Inflammatory pseudotumor of the liver: demographics, diagnosis, and the case for nonoperative management.

摘要

BACKGROUND: Inflammatory pseudotumor of the liver (IPL) is an unusual tumor-like condition that is becoming recognized as an important differential diagnosis in the patient presenting with liver masses. This report describes six cases of IPL. STUDY DESIGN: Clinical, diagnostic, pathologic, and followup data were collected prospectively on six patients presenting to a specialist hepatobiliary unit. RESULTS: Six patients with IPL presented over a 2-year period. Median age was 35 years (range 2 to 79 years) and five patients were men. Three patients were Polynesian (Tongan and Samoan) and one was New Zealand Maori. Five patients presented with nonspecific symptoms (fever, arthralgia, myalgia) and IPL was an incidental finding in one patient. At presentation, four patients had elevated white cell counts, and five patients had abnormal liver function tests with elevations in alkaline phosphotase and gamma-glutamyl transferase the most commonly seen. Carcinogenic embryonic antigen and alpha fetoprotein were normal in all patients, although one was a known hepatitis B carrier.

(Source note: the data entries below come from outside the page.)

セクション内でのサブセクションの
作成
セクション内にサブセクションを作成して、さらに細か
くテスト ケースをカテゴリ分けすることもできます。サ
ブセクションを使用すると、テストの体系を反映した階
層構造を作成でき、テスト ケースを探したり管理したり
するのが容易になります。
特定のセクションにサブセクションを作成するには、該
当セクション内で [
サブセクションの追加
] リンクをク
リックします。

In all cases of IPL, diagnosis was made on core biopsy of the liver lesions and all patients were managed nonoperatively with complete resolution of the tumors. Two patients had marked reduction in systemic symptoms (fever and pain) from a short course of oral steroids. CONCLUSIONS: IPL appears to be a relatively common problem in Maori and Polynesians. Recognition and differentiation of this condition from malignant liver lesions are important to avoid unnecessary surgery.